Daniel Clowes, Wilson
Publisher: Drawn and Quarterly
2010, 77 pages, hardcover, $22
on the front cover, Wilson is shown standing stiffly on a sidewalk, fists loosely clenched, looking out at us, his prospective readers. His head is disproportionately large compared to the rest of his body. He looks ordinary enough—almost too ordinary to intrigue—and yet, perhaps for this very reason, one grows increasingly curious. Who exactly is this middle-aged fellow? If we turn to the back cover, we are given some clues, some labels. There we are told that Wilson is “a big-hearted slob, a lonesome bachelor, a devoted father and husband, an idiot, a sociopath, a delusional blowhard, a delicate flower.” In their very celebration of that which is contradictory, these labels are as good as any. In this graphic novel, appropriately titled after its front-and-center star-protagonist, Daniel Clowes has created an imagined world full of humor and pain, poignancy and surprises. Wilson delights and entertains by offering up real emotional insight and a true sense of how life’s illusory dimensions and nonsensical moments are inextricably linked with all that is genuine and enduring.

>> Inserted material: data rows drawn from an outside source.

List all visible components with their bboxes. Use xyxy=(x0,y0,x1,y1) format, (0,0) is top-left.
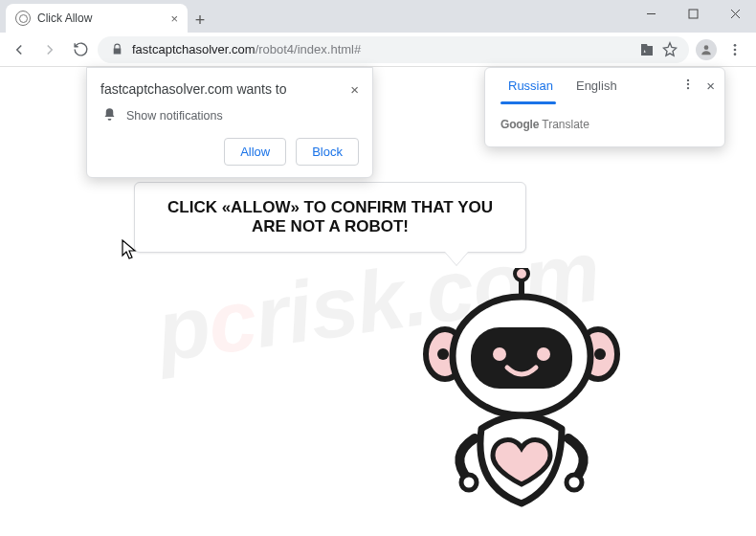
lock-icon xyxy=(109,43,124,56)
tab-title: Click Allow xyxy=(37,11,164,25)
menu-button[interactable] xyxy=(722,36,748,63)
robot-mascot xyxy=(411,268,632,536)
close-translate-icon[interactable]: × xyxy=(706,78,715,94)
svg-point-19 xyxy=(567,475,582,490)
translate-tab-source[interactable]: Russian xyxy=(497,68,565,104)
svg-point-7 xyxy=(734,53,737,56)
svg-point-16 xyxy=(493,347,506,361)
close-window-button[interactable] xyxy=(714,0,756,27)
translate-tab-target[interactable]: English xyxy=(565,68,629,104)
close-permission-icon[interactable]: × xyxy=(350,81,359,98)
svg-point-18 xyxy=(461,475,477,490)
forward-button[interactable] xyxy=(36,36,63,63)
svg-point-5 xyxy=(734,44,737,47)
window-controls xyxy=(630,0,756,27)
minimize-button[interactable] xyxy=(630,0,672,27)
browser-tab[interactable]: Click Allow × xyxy=(6,4,188,33)
avatar-icon xyxy=(696,39,717,60)
profile-button[interactable] xyxy=(693,36,720,63)
favicon-icon xyxy=(15,11,31,26)
svg-rect-15 xyxy=(471,327,572,389)
close-tab-icon[interactable]: × xyxy=(170,11,178,26)
notification-permission-prompt: fastcaptchasolver.com wants to × Show no… xyxy=(86,67,373,178)
translate-icon[interactable] xyxy=(639,41,655,58)
bell-icon xyxy=(102,107,117,124)
translate-options-icon[interactable] xyxy=(681,78,695,94)
svg-point-6 xyxy=(734,48,737,51)
toolbar: fastcaptchasolver.com/robot4/index.html# xyxy=(0,33,756,67)
star-icon[interactable] xyxy=(662,41,678,57)
instruction-text: CLICK «ALLOW» TO CONFIRM THAT YOU ARE NO… xyxy=(167,198,493,235)
svg-point-21 xyxy=(687,83,689,85)
svg-point-11 xyxy=(594,348,606,360)
svg-point-4 xyxy=(704,45,709,50)
page-content: pcrisk.com CLICK «ALLOW» TO CONFIRM THAT… xyxy=(0,67,756,536)
instruction-bubble: CLICK «ALLOW» TO CONFIRM THAT YOU ARE NO… xyxy=(134,182,526,253)
address-bar[interactable]: fastcaptchasolver.com/robot4/index.html# xyxy=(98,36,689,63)
maximize-button[interactable] xyxy=(672,0,714,27)
svg-rect-1 xyxy=(689,10,698,18)
translate-brand: Google Translate xyxy=(485,104,724,146)
block-button[interactable]: Block xyxy=(296,138,359,166)
translate-popup: Russian English × Google Translate xyxy=(484,67,725,147)
reload-button[interactable] xyxy=(67,36,94,63)
new-tab-button[interactable]: + xyxy=(188,8,212,33)
svg-point-20 xyxy=(687,79,689,81)
url-text: fastcaptchasolver.com/robot4/index.html# xyxy=(132,42,632,56)
back-button[interactable] xyxy=(6,36,33,63)
svg-point-22 xyxy=(687,87,689,89)
svg-point-13 xyxy=(515,268,528,280)
permission-request-text: Show notifications xyxy=(126,109,223,123)
svg-point-10 xyxy=(437,348,449,360)
allow-button[interactable]: Allow xyxy=(224,138,286,166)
svg-point-17 xyxy=(537,347,550,361)
permission-origin: fastcaptchasolver.com wants to xyxy=(100,81,287,97)
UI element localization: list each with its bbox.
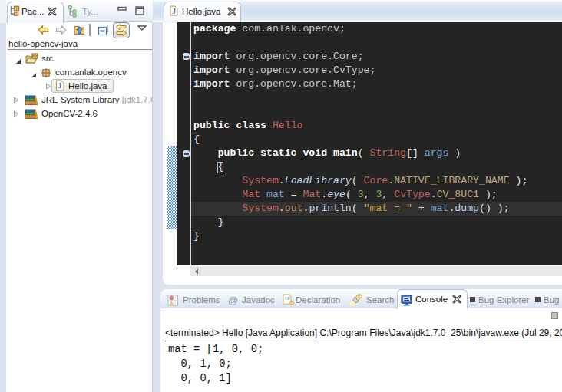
- svg-text:J: J: [172, 8, 176, 15]
- svg-text:J: J: [58, 81, 62, 90]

Clowes’ masterful balance between the cruel and the heartfelt, the absurd and the profound, underscores much of the novel’s hilarity. In the first panel, Wilson announces himself with cheery assurance. “I love people!” he declares while walking his dog. “How tragic,” he goes on, “that we’ve lost all sense of community with our fellow man!” When he encounters a stranger who begins to complain about her computer crashing, it doesn’t take long for Wilson’s good will to evaporate. “For the love of Christ, don’t you ever shut up?” Wilson says in the final frame. As the novel continues on and Wilson encounters other strangers, family members, “friends,” or simply reflects in solitude, we see many such reversals that startle and delight, as they perfectly articulate Wilson’s comical impatience and temper. The frequent laughter that Clowes induces is not hollow because it plays so adeptly—and never cheaply—with real sadness. We laugh as we empathize. In fact, the laughter deepens our empathy for Wilson and all his regrets for a past that is lost, all his bitterness and pain over an imperfect, often disappointing present that undercuts his bumbling yet authentic search for lasting solace, for perspective and purpose amidst life’s vicissitudes.
As Clowes moves Wilson along from moment to moment, in mini-conversations at a café or on the telephone with his ailing father, the novel’s wonderful slice-of-life quality is kept fresh and vital, even as a larger, pleasingly loose narrative gradually emerges. The span of time covered in the seventy-seven pages (each of which constitutes its own contained and titled section) encompasses a number of years. In the early sections, the death of Wilson’s father impresses upon him the sheer totality of his isolation; and, as a result, he goes on a search to find his ex-wife, Pippi. Together, they track down their teenage daughter, whom Pippi had put up for adoption after leaving Wilson. In the later sections, after much water under the bridge (including an extended stint in prison), his daughter grows up, and Wilson discovers that he’s a grandfather. With time’s passage, it is difficult to articulate what exactly has changed in Wilson’s behavior. As readers though, we are left with a level of clarity about this man that is positively cleansing.
In this heartbreaking, hysterically funny, and ultimately elevating graphic novel, Wilson’s thoughts predominate. He lives in his mind but cannot create a life that matches his highest yearnings; he cannot quite make the leap into an actualized reality of peace and connectivity with others. And yet, though it would be misleading to say that Wilson achieves a radical expansion of wisdom over time, Clowes does grant him an endearing grace note in the story’s final frames. As Wilson sits and watches the rain fall outside his window, his thought-bubbles progress from “Finally!” to “It’s so obvious in a way, but it never even occurred to me!” and then, lastly, to “Of course that’s it! Of course!” We are not told what this “it” is that he realizes. The final image is solely that of Wilson, a man who has blundered his way through so much speech, watching the rain in perfect silence. Emerging out of a hefty accumulation of pain and absurdity, it’s a beautiful moment in an altogether sublime work of art.